The hard truth, however, is that a once-strong bipartisan consensus on aid to Ukraine remains strong. In an extraordinary letter, a group of US diplomats stationed in the Indo-Pacific region urged congressional leaders on Monday to pass legislation that would include aid to Taiwan, saying America's credibility with its strategic partners is on the line.

For months, many in the White House and abroad have followed conventional wisdom and assumed that the combined will of a handful of like-minded congressional leaders, National Security Council chiefs and the president would be enough to push new funding for Ukraine across the finish line. .

But a quiet GOP voter base is dead set against sending another round of taxpayer money to Ukraine, and Republicans, especially in the slim majority of the House, are flexing their muscles to resist any real movement.
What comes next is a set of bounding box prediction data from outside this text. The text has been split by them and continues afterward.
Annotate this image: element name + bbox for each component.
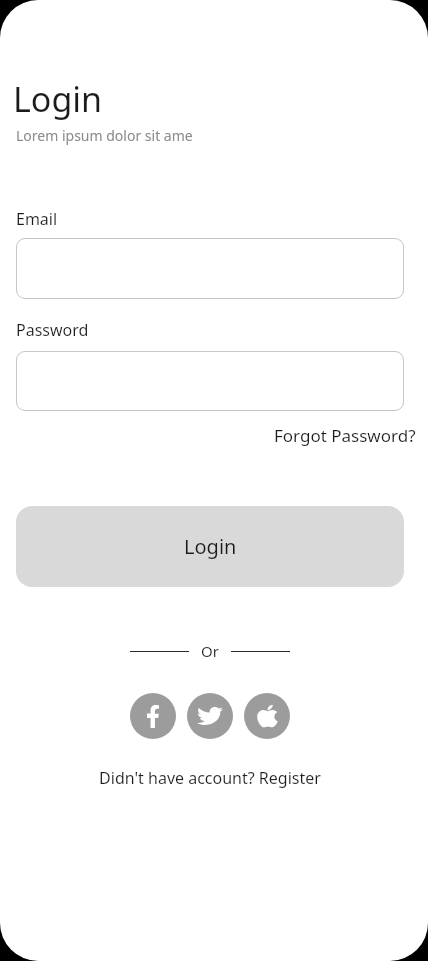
button[interactable] xyxy=(16,238,404,299)
staticText: Login xyxy=(13,76,103,122)
staticText: Lorem ipsum dolor sit ame xyxy=(16,126,193,145)
staticText: Password xyxy=(16,319,89,341)
button[interactable] xyxy=(130,693,176,739)
button[interactable]: Forgot Password? xyxy=(274,424,416,447)
button[interactable]: Login xyxy=(16,506,404,587)
staticText: Email xyxy=(16,208,58,230)
button[interactable] xyxy=(187,693,233,739)
button[interactable]: Didn't have account? Register xyxy=(99,767,321,789)
button[interactable] xyxy=(16,351,404,411)
staticText: Login xyxy=(184,533,237,560)
button[interactable] xyxy=(244,693,290,739)
staticText: Or xyxy=(201,641,219,661)
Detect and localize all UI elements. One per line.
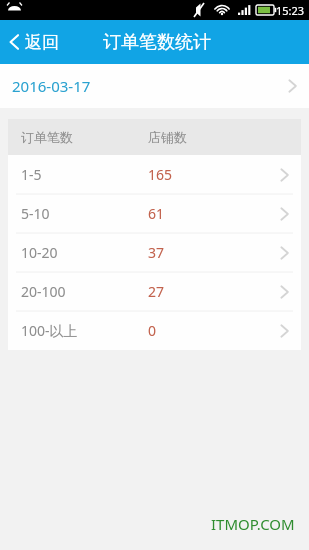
button[interactable]: 100-以上 [8,311,301,350]
staticText: 165 [148,165,173,184]
staticText: 店铺数 [148,129,187,145]
staticText: 1-5 [21,165,42,184]
button[interactable]: 5-10 [8,194,301,233]
staticText: ITMOP.COM [211,514,295,534]
staticText: 15:23 [276,3,305,18]
staticText: 100-以上 [21,321,78,340]
staticText: 订单笔数 [21,129,73,145]
button[interactable]: 20-100 [8,272,301,311]
staticText: 2016-03-17 [12,76,91,96]
staticText: 20-100 [21,282,66,301]
staticText: 0 [148,321,157,340]
staticText: 61 [148,204,165,223]
button[interactable]: 2016-03-17 [0,64,309,108]
staticText: 27 [148,282,165,301]
staticText: 5-10 [21,204,50,223]
staticText: 37 [148,243,165,262]
button[interactable]: 1-5 [8,155,301,194]
staticText: 订单笔数统计 [103,31,211,54]
staticText: 返回 [25,32,59,53]
button[interactable]: 返回 [0,20,71,64]
staticText: 10-20 [21,243,58,262]
button[interactable]: 10-20 [8,233,301,272]
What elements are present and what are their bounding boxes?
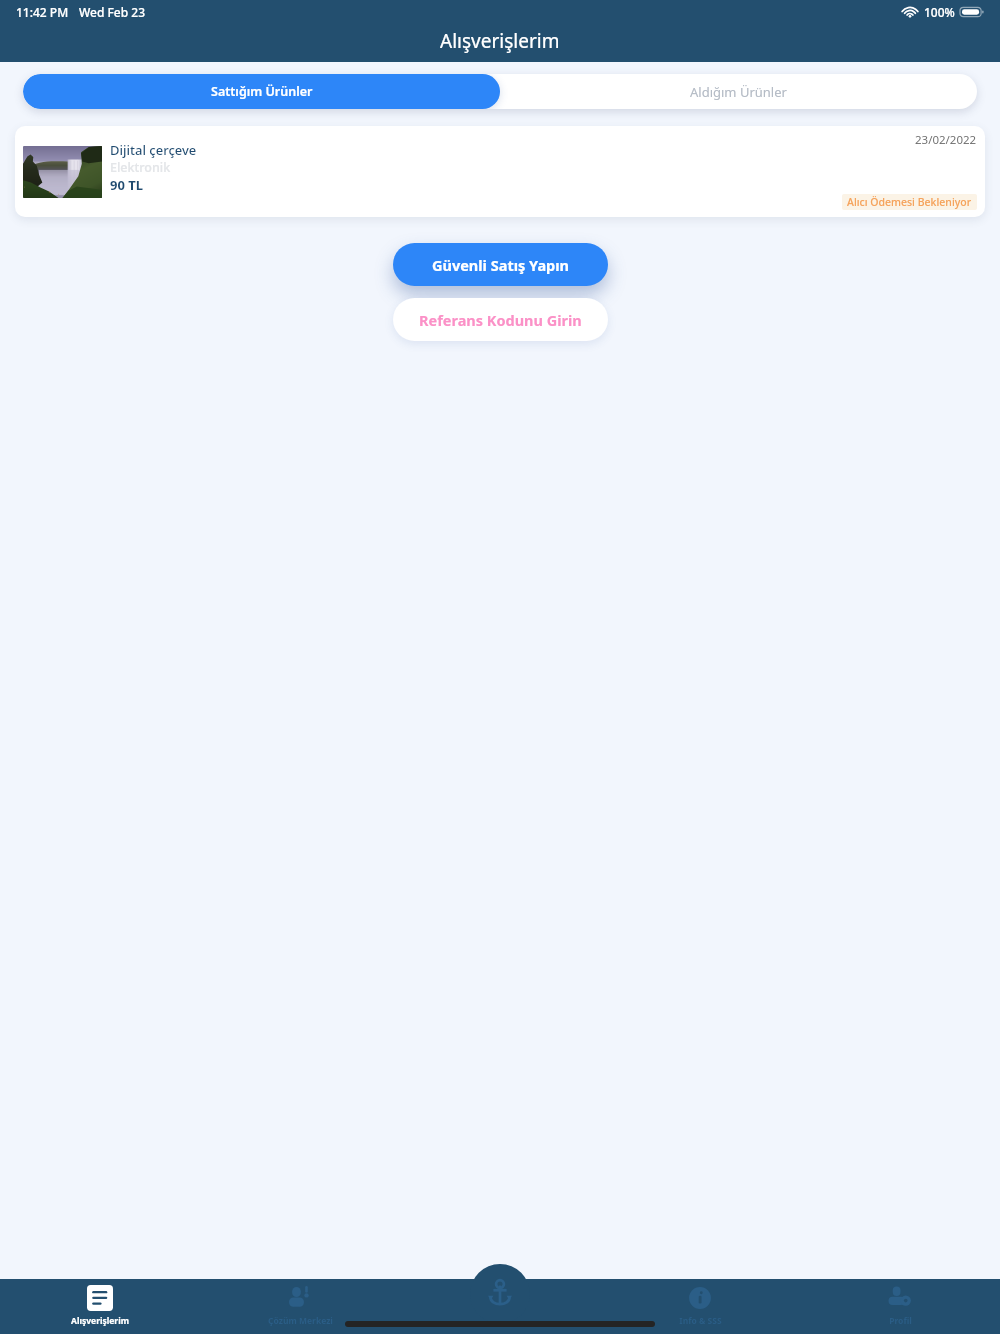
staticText: Alışverişlerim — [440, 28, 560, 54]
staticText: Güvenli Satış Yapın — [432, 255, 570, 275]
button[interactable]: Profil — [800, 1279, 1000, 1327]
button[interactable]: Aldığım Ürünler — [500, 74, 977, 109]
staticText: Profil — [889, 1315, 912, 1327]
staticText: Alıcı Ödemesi Bekleniyor — [847, 195, 972, 209]
staticText: 11:42 PM — [16, 4, 69, 20]
staticText: 23/02/2022 — [915, 132, 977, 148]
staticText: 90 TL — [110, 176, 144, 194]
button[interactable]: Info & SSS — [600, 1279, 800, 1327]
staticText: Referans Kodunu Girin — [419, 310, 582, 330]
button[interactable]: Alışverişlerim — [0, 1279, 200, 1327]
button[interactable]: Sattığım Ürünler — [23, 74, 500, 109]
button[interactable]: Referans Kodunu Girin — [393, 298, 608, 341]
staticText: Info & SSS — [679, 1315, 722, 1327]
staticText: Elektronik — [110, 159, 171, 176]
staticText: Wed Feb 23 — [79, 4, 146, 20]
staticText: Sattığım Ürünler — [211, 83, 313, 100]
staticText: Aldığım Ürünler — [690, 83, 787, 101]
staticText: Alışverişlerim — [71, 1315, 129, 1327]
staticText: 100% — [924, 4, 955, 20]
staticText: Dijital çerçeve — [110, 141, 197, 159]
button[interactable]: 23/02/2022 — [15, 126, 985, 217]
staticText: Çözüm Merkezi — [268, 1315, 333, 1327]
button[interactable]: Çözüm Merkezi — [200, 1279, 400, 1327]
button[interactable]: Güvenli Satış Yapın — [393, 243, 608, 286]
button[interactable]: Anchor — [470, 1264, 530, 1324]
Rep. Matt Gates, Republican of Florida and a Trump ally, took to social media to cheer Tuesday morning after reports indicated there was no clear path to congressional approval of aid to Ukraine and Israel. He quoted a line from the movie “Apocalypse Now”: “I love the smell of napalm in the morning!”

Reporting contributed Katie Rogers, Erica L. Green, Carl Hulse, Karoon Demirjian, Jolan Kanno-Youngs And Michael D. Sheer.